Johann Frank (born 6 November 1969 in Leoben, Austria) is a Major General of the Austrian Armed Forces.
Major General Frank is the Austrian Military Representative to EU and NATO.
From 2022 to 2025 he held the position of Director Cabinet of the Chairman of the European Union Military Committee. In this capacity he supported Chairman General Robert Brieger. Main achievements of this periode were amongst others the establishment of an EU training mission for Ukraine, so far the biggest military mission of the EU, the activation of European Union Naval Force ASPIDES in the Red Sea as the first-ever maritime operation of the EU in a non-permissive environment, the declaration of full-operational capability of the EU Rapid Deployment Capacity (RDC) and expanding traditional crisis management oriented capability planning of the EU by including also aspects for territorial defence.
From 2020 to 2022, he was director of the Institute for Peace Support and Conflict Management at the National Defence Academy in Vienna. From 2014 to 2020, he held the position of Security policy director at the Federal Ministry of Defence (in Austria: BMLV) and was a permanent member of the National Security Council (NSC) and the council for integration and foreign policy (German: Rat für Integration und Außenpolitik, RIA).

== Career ==
Frank graduated from the military secondary school (German: Militärrealgymnasium) in Wiener Neustadt in 1988 and attended the Theresian Military Academy from 1989 to 1992. He became a company commander and teaching officer at the CBRN Defence School of the Austrian Armed Forces, followed by the appointment as deputy head of the CBRN Defence School in 1998. In 1999, he moved to the military policy area in the Austrian Federal Ministry of Defence. After working in the Security Policy Department of the Federal Chancellery, he was promoted to head of the Office for Security Policy in the Federal Ministry of Defence in 2008.

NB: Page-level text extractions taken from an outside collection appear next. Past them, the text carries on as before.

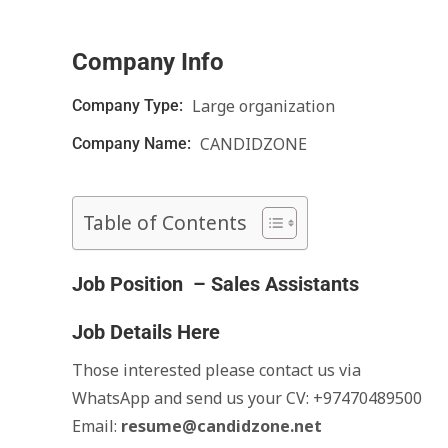
Company Info
Large organization
Company Type:
CANDIDZONE
Company Name:
Table of Contents
Job Position – Sales Assistants
Job Details Here
Those interested please contact us via
WhatsApp and send us your CV: +97470489500
Email:
resume@candidzone.net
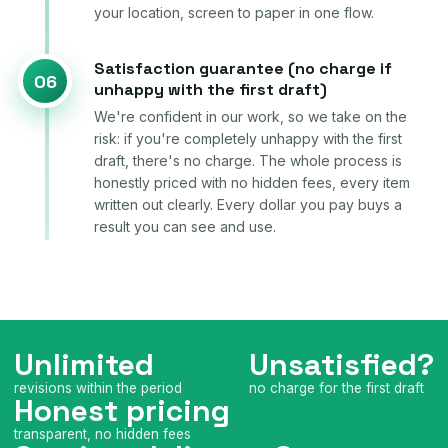
your location, screen to paper in one flow.
Satisfaction guarantee (no charge if
06
unhappy with the first draft)
We're confident in our work, so we take on the
risk: if you're completely unhappy with the first
draft, there's no charge. The whole process is
honestly priced with no hidden fees, every item
written out clearly. Every dollar you pay buys a
result you can see and use.
Unlimited
Unsatisfied?
revisions within the period
no charge for the first draft
Honest pricing
transparent, no hidden fees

He was appointed as head of the Security Policy Directorate and Defence Policy Director of the Federal Ministry of Defence in 2014 and promoted to Major General (MG).

During this time, he was instrumental in the conception of fundamental Austrian strategy documents such as the Austrian Security Strategy and the National Defence Sub-Strategy. He paid special attention to deepening regional defence cooperation. Frank was active in establishing the Central European Defence Cooperation (CEDC), in which Austria, the Czech Republic, Slovakia, Hungary, Slovenia and Croatia participate. In addition, Frank particularly supported the ambition of bringing the Western Balkan states closer to the European Union (EU) and the security policy engagement of the Federal Ministry of Defence in West Africa.

In 2018, Frank took over the management of the BMLV's (i.e. MoD's) internal coordination of the Austrian EU Council Presidency, having already served as Austria's high-ranking representative at EU meetings through his function as Security Policy director.

As director of the Institute for Peace Support and Conflict Management at the National Defence Academy, his main areas of work were the increased orientation of the institute towards policy advisory tasks, the expansion of China expertise and basic research in the field of intellectual defence (German: “Geistige Landesverteidigung”).

Frank received his doctorate in political science from the University of Vienna in 2002.
From 2007 to 2009 he completed the Master of Advanced Studies Security Policy and Crisis Management at the ETH Zurich.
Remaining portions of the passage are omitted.